I made a budgeting app…

How many times have I sworn I’d start budgeting, made a convoluted spreadsheet or downloaded some fancy app, tinkered around with it for a couple hours, and then never touched it again? It took me most of my self-supporting life to finally actually commit to keeping a budget. That’s like…two decades, but I found a tool that works for me. I made it myself.
We’re constantly reminded that we live in a culture of short attention spans and instant gratification. Social media content is there for a quick hit; shopping apps operate on 1-button checkout and delivery in hours. Why don’t budgeting apps follow this trend? Most of the top tools out there are bloated with dashboards and features that demand you sit down for hours to map out at least a month in advance. But who has the time, foresight, or mental bandwidth for that kind of planning?
Having tunnel vision for the short-term makes sense in this economy where everything feels temporary and unstable – jobs, housing, benefits, even health. How can one project 30 days out if even the next 24 hours feels in flux? Even for those in stable positions, the threat of economic uncertainty feels like it could be just around the corner. Long-term planning seems to offer few real guarantees.
Still, most budgeting apps are built with pre-existing financial stability in mind. They cater to users who already have steady paychecks, routine expenses, and a comfortable buffer between income and bills. They’re built to help with things like fine-tuning savings goals, tracking discretionary spending, or planning for future vacations. These features assume you already have money, not that you’re trying to figure out how to hold on to it.

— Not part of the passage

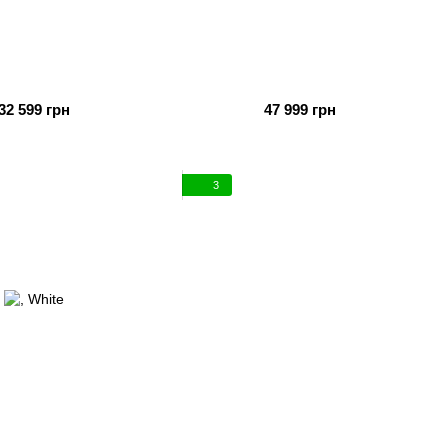
32 599 грн
47 999 грн
3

YNAB, for example, asks users to allocate their income into top-level categories – bills, needs, and wants – and then into neat little subcategories like rent, groceries, self-care, and travel. But for people who see their finances through a paycheck-to-paycheck lens, spending often spikes right after payday and tapers off as money runs out. The way I see it, category-based forecasting doesn’t aim to change that habit, it only spreads it out. Not to mention that if your income isn’t stretching far beyond the basics, you don’t have much to allocate in the first place. Across the board, budgeting apps also tend to require connecting bank accounts, paying subscription fees, and figuring out complicated dashboards. For apps with more complex data functions, the learning curve can be steep.

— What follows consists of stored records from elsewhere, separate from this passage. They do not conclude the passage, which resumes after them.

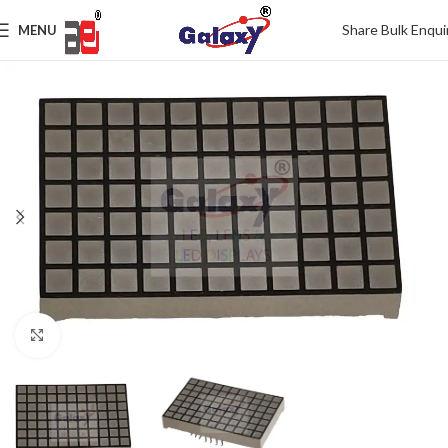
Share Bulk Enqui
MENU
Click to enlarge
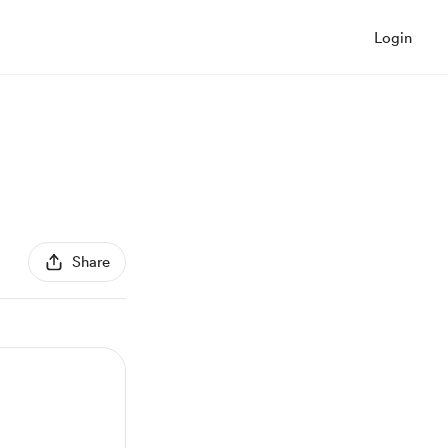
Login
Share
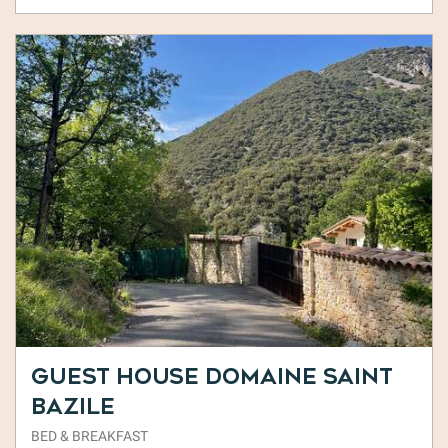
Guest House Domaine Saint
Bazile
BED & BREAKFAST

But what about people working irregular hours, getting paid in cash, and living off thin margins? What about people who simply don’t have the time to set aside each month to plan out their financial projections in speculative detail? When it comes to budgeting, managing wealth and navigating precarity are two entirely different missions, and should be approached as such.

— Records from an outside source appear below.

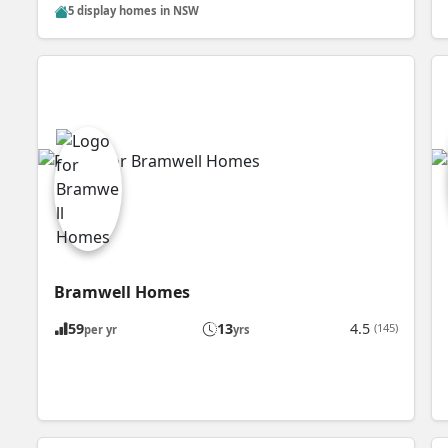
5 display homes in NSW
Bramwell Homes
59
13
4.5
(145)
per yr
yrs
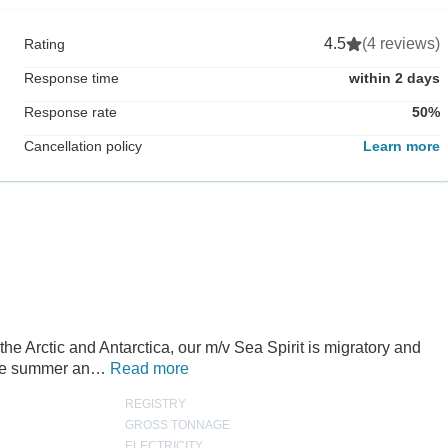
4.5
(4 reviews)
Rating
Response time
within 2 days
Response rate
50%
Cancellation policy
Learn more
the Arctic and Antarctica, our m/v Sea Spirit is migratory and
 the summer an…
Read more
REGISTRY
GROSS TONNAGE
ELECTRICITY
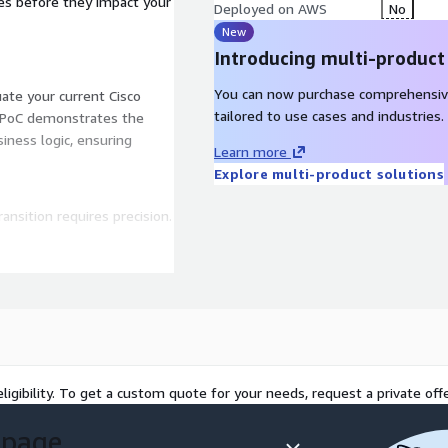
dles before they impact your
Deployed on AWS
No
New
Introducing multi-product
You can now purchase comprehensiv
te your current Cisco
tailored to use cases and industries.
ed PoC demonstrates the
ness logic, ensuring
Learn more
Explore multi-product solutions
ansition requires precision.
S).
elopers don't just "lift
ligibility. To get a custom quote for your needs, request a private offe
ced NLU.
 page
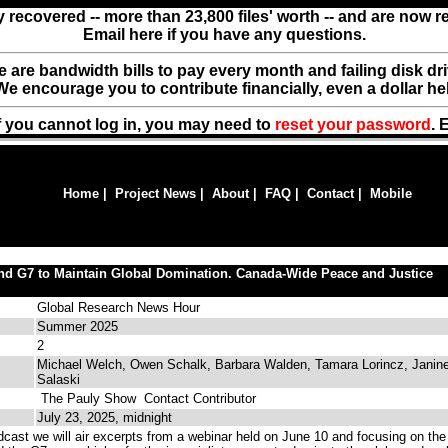
y recovered -- more than 23,800 files' worth -- and are now 
Email here if you have any questions.
ere are bandwidth bills to pay every month and failing disk d
We encourage you to contribute financially, even a dollar he
f you cannot log in, you may need to
reset your password
. 
Home
|
Project News
|
About
|
FAQ
|
Contact
|
Mobile
nd G7 to Maintain Global Domination. Canada-Wide Peace and Justice
Global Research News Hour
Summer 2025
2
Michael Welch, Owen Schalk, Barbara Walden, Tamara Lorincz, Janin
Salaski
The Pauly Show
Contact Contributor
July 23, 2025, midnight
cast we will air excerpts from a webinar held on June 10 and focusing on the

What could a more effective budgeting tool look like?
Here’s what I believe:
- Budgeting should be daily. Daily insights are what people need when conditions change fast. It should be able to answer the question, “Can I buy this today and still be okay a few days from now?”
- Privacy should be the default. No logins, no account linking, no hidden data capture.
- Accessibility should be core. It should be offline-friendly, mobile-first, and most importantly, free.
These aren’t just ideals. They’re design choice that are the foundation of the humble but useful budgeting tool I made myself called dailyallowance.
Contrary to what Big Tech has allowed us to believe, useful apps don’t need to cost. Massive server farms, complex data pipelines, or pricey legal and third-party service agreements are not necessary when users own and store their own data locally on their devices, and profiting off sales or ad revenue isn’t a hidden core function. dailyallowance is lightweight, intentionally free of bloated integrations, and designed to run without tracking, syncing, or subscriptions.
Install dailyallowance
dailyallowance is a Progressive Web App (PWA), which means you don’t need an app store account or a subscription to get it. It installs directly to your phone in seconds.
How to install the app on your phone:
On iPhone (Safari):
- Open budget.tomcatlabs.com.
- Tap the Share button (square with arrow) in the bottom middle.
- Select Add to Home Screen.
On Android (Chrome or Firefox):
- Open budget.tomcatlabs.com.
- Tap the three-dot menu in the top right.
- Select Add to Home screen or Install App.
The app runs locally on your device, so you can open it offline.